Depois de alguns minutos o silêncio foi tomando conta de todo o cômodo. O gato parou de miar. O vento parou de bater suave contra a janela e as cortinas pararam de balançar.
A música sumiu.
O tempo parou.
Silêncio.
Vazio.
A porta da sala foi aberta por um rapaz sorridente. Olhos castanhos e cabelo nos ombros. A ansiedade jovial em seus olhos era quase palpável, assim como a voracidade das mãos para encontrar seu namorado.
Entrou.
-Lou...?
Desligou a música.
- Louis...?!
Abriu a porta da cozinha, liberando o pequeno felino que se enroscou manhoso em suas pernas como se pedisse perdão.
- LOUIS??
Correu assustado até a sala, vendo o corpo estirado no sofá de veludo vermelho.
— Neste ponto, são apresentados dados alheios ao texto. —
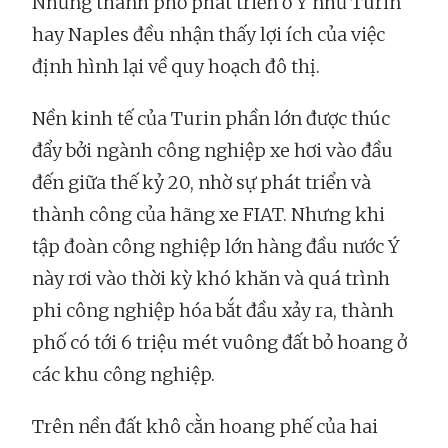
Những thành phố phát triển ở Ý như Turin
hay Naples đều nhận thấy lợi ích của việc
định hình lại về quy hoạch đô thị.
Nền kinh tế của Turin phần lớn được thúc
đẩy bởi ngành công nghiệp xe hơi vào đầu
đến giữa thế kỷ 20, nhờ sự phát triển và
thành công của hãng xe FIAT. Nhưng khi
tập đoàn công nghiệp lớn hàng đầu nước Ý
này rơi vào thời kỳ khó khăn và quá trình
phi công nghiệp hóa bắt đầu xảy ra, thành
phố có tới 6 triệu mét vuông đất bỏ hoang ở
các khu công nghiệp.
Trên nền đất khô cằn hoang phế của hai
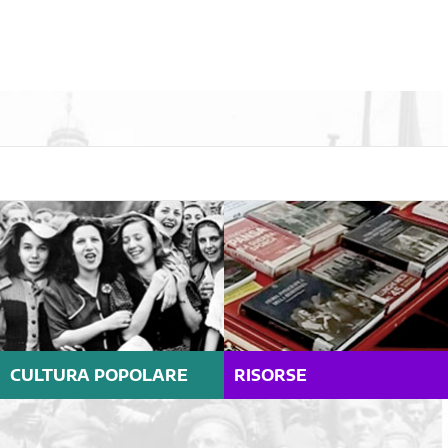
CULTURA POPOLARE
RISORSE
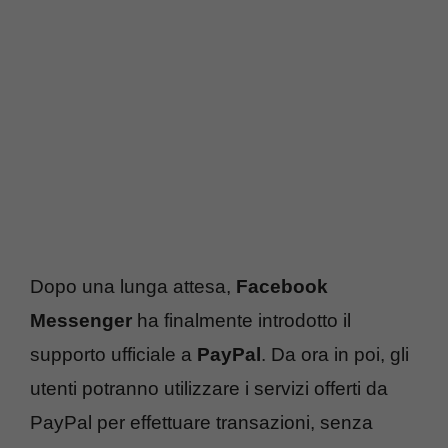
Dopo una lunga attesa,
Facebook
Messenger
ha finalmente introdotto il
supporto ufficiale a
PayPal
. Da ora in poi, gli
utenti potranno utilizzare i servizi offerti da
PayPal per effettuare transazioni, senza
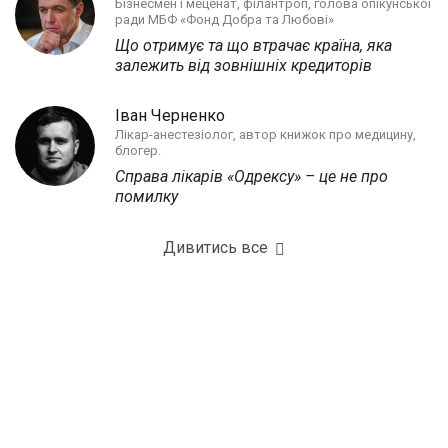
Бізнесмен і меценат, філантроп, голова опікунської
ради МБФ «Фонд Добра та Любові»
Що отримує та що втрачає країна, яка
залежить від зовнішніх кредиторів
Іван Черненко
Лікар-анестезіолог, автор книжок про медицину,
блогер.
Справа лікарів «Одрексу» – це не про
помилку
Дивитись все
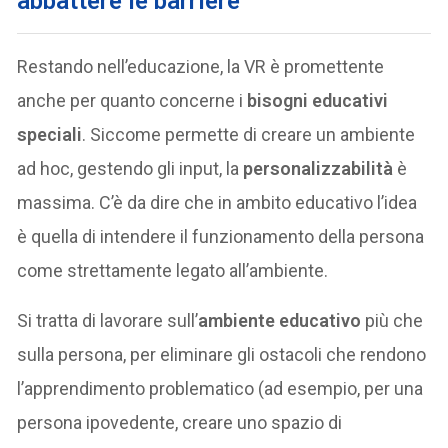
abbattere le barriere
Restando nell’educazione, la VR è promettente
anche per quanto concerne i
bisogni educativi
speciali
. Siccome permette di creare un ambiente
ad hoc, gestendo gli input, la
personalizzabilità
è
massima. C’è da dire che in ambito educativo l’idea
è quella di intendere il funzionamento della persona
come strettamente legato all’ambiente.
Si tratta di lavorare sull’
ambiente educativo
più che
sulla persona, per eliminare gli ostacoli che rendono
l’apprendimento problematico (ad esempio, per una
persona ipovedente, creare uno spazio di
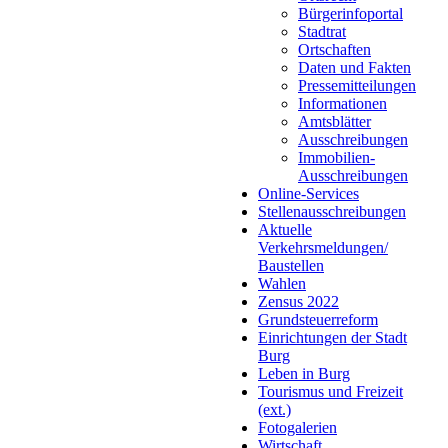
Bürgerinfoportal
Stadtrat
Ortschaften
Daten und Fakten
Pressemitteilungen
Informationen
Amtsblätter
Ausschreibungen
Immobilien-
Ausschreibungen
Online-Services
Stellenausschreibungen
Aktuelle
Verkehrsmeldungen/
Baustellen
Wahlen
Zensus 2022
Grundsteuerreform
Einrichtungen der Stadt
Burg
Leben in Burg
Tourismus und Freizeit
(ext.)
Fotogalerien
Wirtschaft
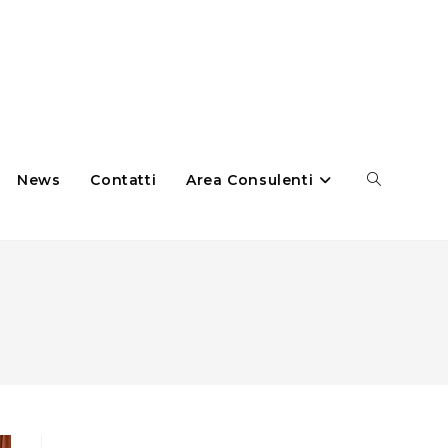
News
Contatti
Area Consulenti
Cerca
Seu coração parou antes de martelar a caixa torácica descontrolado. As lágrimas que rasgavam o rosto o impediam de enxergar com clareza o rosto do namorado, contribuindo mais ainda para que sua mente pudesse formular a remota hipótese de que não fosse Louis o corpo deitado no sofá. Mas era. E tempo não podia mais ser perdido. As mãos tremulas foram controladas e a emergência foi chamada com voz de choro:
- Louis, agarre-se a qualquer coisa, está me ouvindo? Qualquer coisa, só... não vá. – Eric dizia em uma súplica irritada e desesperada. – Você não vai morrer hoje, seu idiota. Está me escutando? Não vai! – engoliu a dor do silêncio. – Eu te amo. – Soluçou perdido.
Ele poderia estar sendo egoísta, podia estar sendo até hipócrita, afinal aquele assunto era sempre evitado por ele até em seus pensamentos mais difíceis. Mas Louis não podia ir, não assim. Eric o amava, e sabia que era recíproco, nunca duvidou...e sabia também que havia prometido cuidar dele e faze-lo forte. A morte é algo que eventualmente nos rondará em algum momento, ele sabia disso, mas jamais se perdoaria se não tentasse.
Enquanto caminhava ao lado da maca na recepção do hospital o rapaz implorava baixinho para qualquer que fosse a entidade ou energia que seu Louis ficasse bem, e prometia de todo o coração que estaria disposto a aguentar com ele qualquer que fosse a nova etapa daquela vida.